Task details — Could you repeat the records below exactly, leaving the pictures out?

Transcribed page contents

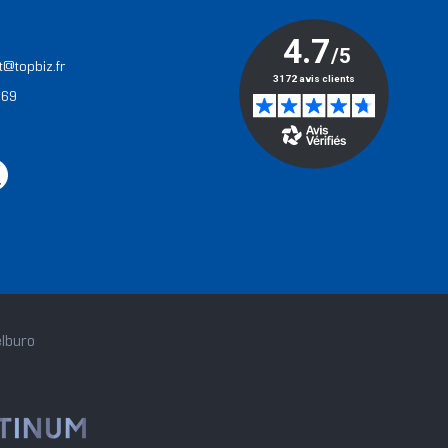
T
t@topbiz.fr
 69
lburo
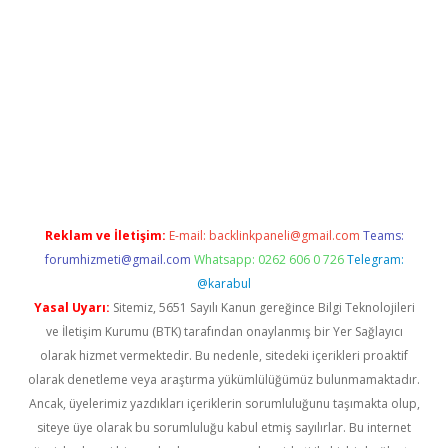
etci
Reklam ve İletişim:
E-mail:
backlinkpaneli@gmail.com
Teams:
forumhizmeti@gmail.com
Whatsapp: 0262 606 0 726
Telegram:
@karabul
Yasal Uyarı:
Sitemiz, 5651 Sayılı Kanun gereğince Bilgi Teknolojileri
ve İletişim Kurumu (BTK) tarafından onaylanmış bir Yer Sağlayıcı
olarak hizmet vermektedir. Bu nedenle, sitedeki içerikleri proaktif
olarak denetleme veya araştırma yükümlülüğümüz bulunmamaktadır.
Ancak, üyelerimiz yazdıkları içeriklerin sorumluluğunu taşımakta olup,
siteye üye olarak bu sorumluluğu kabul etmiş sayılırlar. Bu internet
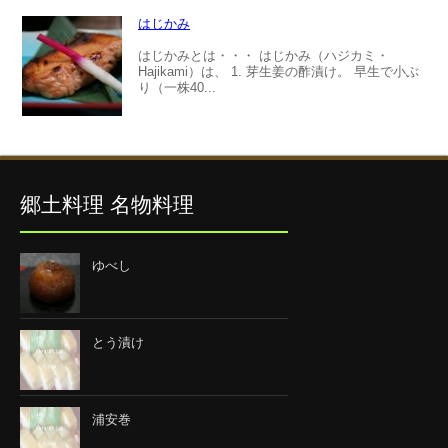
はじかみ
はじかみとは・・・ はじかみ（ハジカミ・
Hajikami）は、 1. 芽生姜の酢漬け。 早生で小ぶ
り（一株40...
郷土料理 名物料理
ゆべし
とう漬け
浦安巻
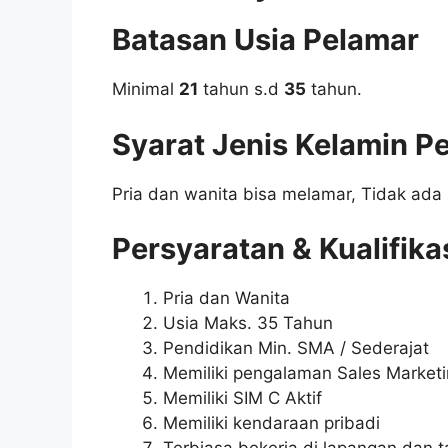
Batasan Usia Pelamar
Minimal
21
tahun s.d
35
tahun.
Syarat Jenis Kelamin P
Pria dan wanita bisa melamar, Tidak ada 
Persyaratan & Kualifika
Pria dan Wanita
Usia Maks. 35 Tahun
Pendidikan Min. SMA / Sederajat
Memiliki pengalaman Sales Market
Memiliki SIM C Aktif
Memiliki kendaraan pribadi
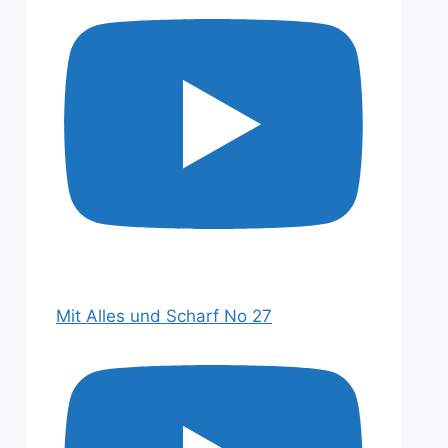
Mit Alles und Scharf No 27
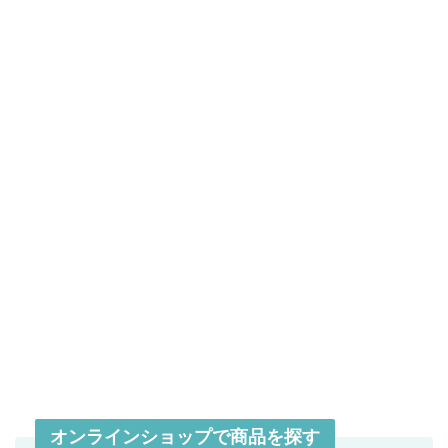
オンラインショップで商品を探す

Written answer —
T
t@topbiz.fr
 69
lburo
etci
Reklam ve İletişim:
E-mail:
backlinkpaneli@gmail.com
Teams:
forumhizmeti@gmail.com
Whatsapp: 0262 606 0 726
Telegram:
@karabul
Yasal Uyarı:
Sitemiz, 5651 Sayılı Kanun gereğince Bilgi Teknolojileri
ve İletişim Kurumu (BTK) tarafından onaylanmış bir Yer Sağlayıcı
olarak hizmet vermektedir. Bu nedenle, sitedeki içerikleri proaktif
olarak denetleme veya araştırma yükümlülüğümüz bulunmamaktadır.
Ancak, üyelerimiz yazdıkları içeriklerin sorumluluğunu taşımakta olup,
siteye üye olarak bu sorumluluğu kabul etmiş sayılırlar. Bu internet
はじかみ
はじかみとは・・・ はじかみ（ハジカミ・
Hajikami）は、 1. 芽生姜の酢漬け。 早生で小ぶ
り（一株40...
郷土料理 名物料理
ゆべし
とう漬け
浦安巻
Batasan Usia Pelamar
Minimal
21
tahun s.d
35
tahun.
Syarat Jenis Kelamin P
Pria dan wanita bisa melamar, Tidak ada 
Persyaratan & Kualifika
Pria dan Wanita
Usia Maks. 35 Tahun
Pendidikan Min. SMA / Sederajat
Memiliki pengalaman Sales Market
Memiliki SIM C Aktif
Memiliki kendaraan pribadi
Mit Alles und Scharf No 27
オンラインショップで商品を探す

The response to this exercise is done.